Prior to this incident, Ms. Holder had a long history of endangering children in her care. 

“The abuse towards this young boy could have been prevented, but there was a systematic failure of school district employees to comply with their mandatory duty to report suspected child abuse,” said the family’s attorney, Peter Alfert.

“Numerous school employees were aware of Ms. Holder’s unfitness, but they were either too scared to report her misconduct or were unaware of their obligations as mandatory reporters to report her actions to the police. The school and the district failed children with special needs and their parents by not ensuring classrooms were safe,” he added.

Additional problems were uncovered during the legal case against Holder. They included:

·         Aides testified that Holder used profanity in the classroom and spent most of the time in class playing solitaire.

·         Previously, a parent told the principal that she saw Holder shaking a three-year-old child so violently that his head was shaking.  

·         A special needs child claimed to have been slapped by an adult at the school. The adult was later identified as Holder.

·         An aide observed Holder restraining a child by taping his legs to a chair with masking tape.

·         A child with down syndrome who was supposed to be in Holder’s classroom was found wandering around campus.

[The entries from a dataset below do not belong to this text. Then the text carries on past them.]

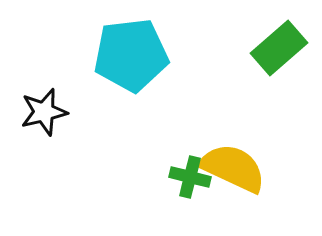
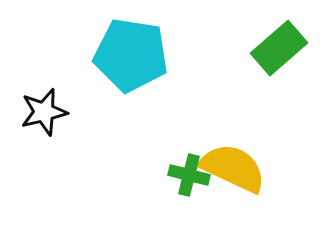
cyan pentagon: rotated 16 degrees clockwise
green cross: moved 1 px left, 2 px up
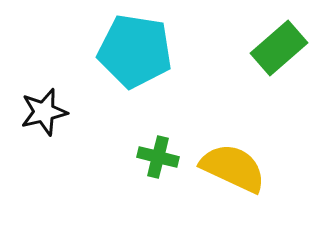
cyan pentagon: moved 4 px right, 4 px up
green cross: moved 31 px left, 18 px up
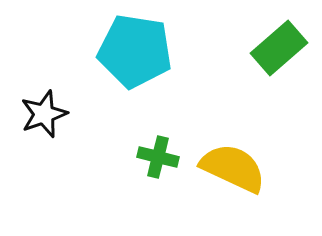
black star: moved 2 px down; rotated 6 degrees counterclockwise
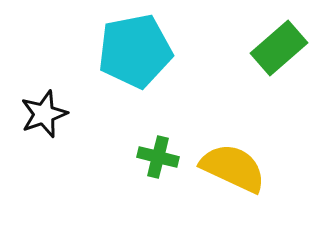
cyan pentagon: rotated 20 degrees counterclockwise
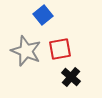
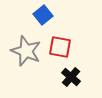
red square: moved 2 px up; rotated 20 degrees clockwise
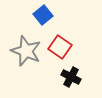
red square: rotated 25 degrees clockwise
black cross: rotated 12 degrees counterclockwise
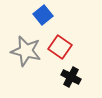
gray star: rotated 8 degrees counterclockwise
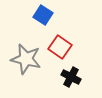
blue square: rotated 18 degrees counterclockwise
gray star: moved 8 px down
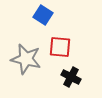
red square: rotated 30 degrees counterclockwise
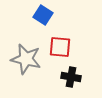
black cross: rotated 18 degrees counterclockwise
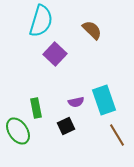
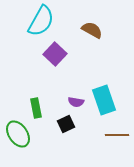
cyan semicircle: rotated 12 degrees clockwise
brown semicircle: rotated 15 degrees counterclockwise
purple semicircle: rotated 21 degrees clockwise
black square: moved 2 px up
green ellipse: moved 3 px down
brown line: rotated 60 degrees counterclockwise
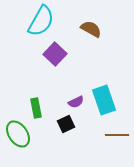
brown semicircle: moved 1 px left, 1 px up
purple semicircle: rotated 35 degrees counterclockwise
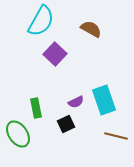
brown line: moved 1 px left, 1 px down; rotated 15 degrees clockwise
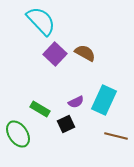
cyan semicircle: rotated 72 degrees counterclockwise
brown semicircle: moved 6 px left, 24 px down
cyan rectangle: rotated 44 degrees clockwise
green rectangle: moved 4 px right, 1 px down; rotated 48 degrees counterclockwise
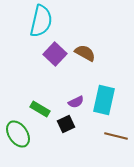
cyan semicircle: rotated 56 degrees clockwise
cyan rectangle: rotated 12 degrees counterclockwise
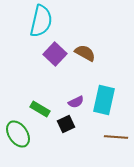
brown line: moved 1 px down; rotated 10 degrees counterclockwise
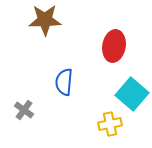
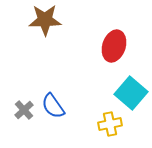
red ellipse: rotated 8 degrees clockwise
blue semicircle: moved 11 px left, 24 px down; rotated 40 degrees counterclockwise
cyan square: moved 1 px left, 1 px up
gray cross: rotated 12 degrees clockwise
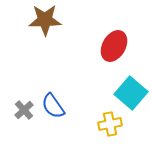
red ellipse: rotated 12 degrees clockwise
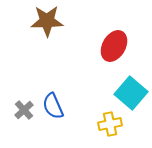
brown star: moved 2 px right, 1 px down
blue semicircle: rotated 12 degrees clockwise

·         It was later discovered that, according to the State of California, Holder did not have the proper credentialing to teach children with autism, of whom there were many in her class. 

“The school district was beyond negligent in protecting some of our most vulnerable and special needs children,” stated Todd Boley, also an attorney for the family. “Even though Ms. Holder eventually pleaded no contest to child abuse, she was simply transferred to another school and parents of the school weren’t even notified! It took this lawsuit and settlement to finally get her out of the classroom,” he added.

While Ms. Carlin is relieved to know that the school district has been held accountable and Ms. Holder will no longer teach, she believes more needs to be done to ensure that schools are a safe place for special needs children who are often unable to defend themselves.

“We trusted the school to keep our son safe” said Ms. Carlin. “But they failed us and every other parent who sent a child to that school. There is no excuse for what happened or for the school to not report what happened. It’s their legal and moral obligation. They must do better,” she added.  

Ms. Carlin’s son is now in a new school and is improving thanks, in part, to a great teacher. He has even transitioned to a mainstream classroom. But his mother is concerned that the he will forever live with the scars of a violent and traumatizing first classroom experience.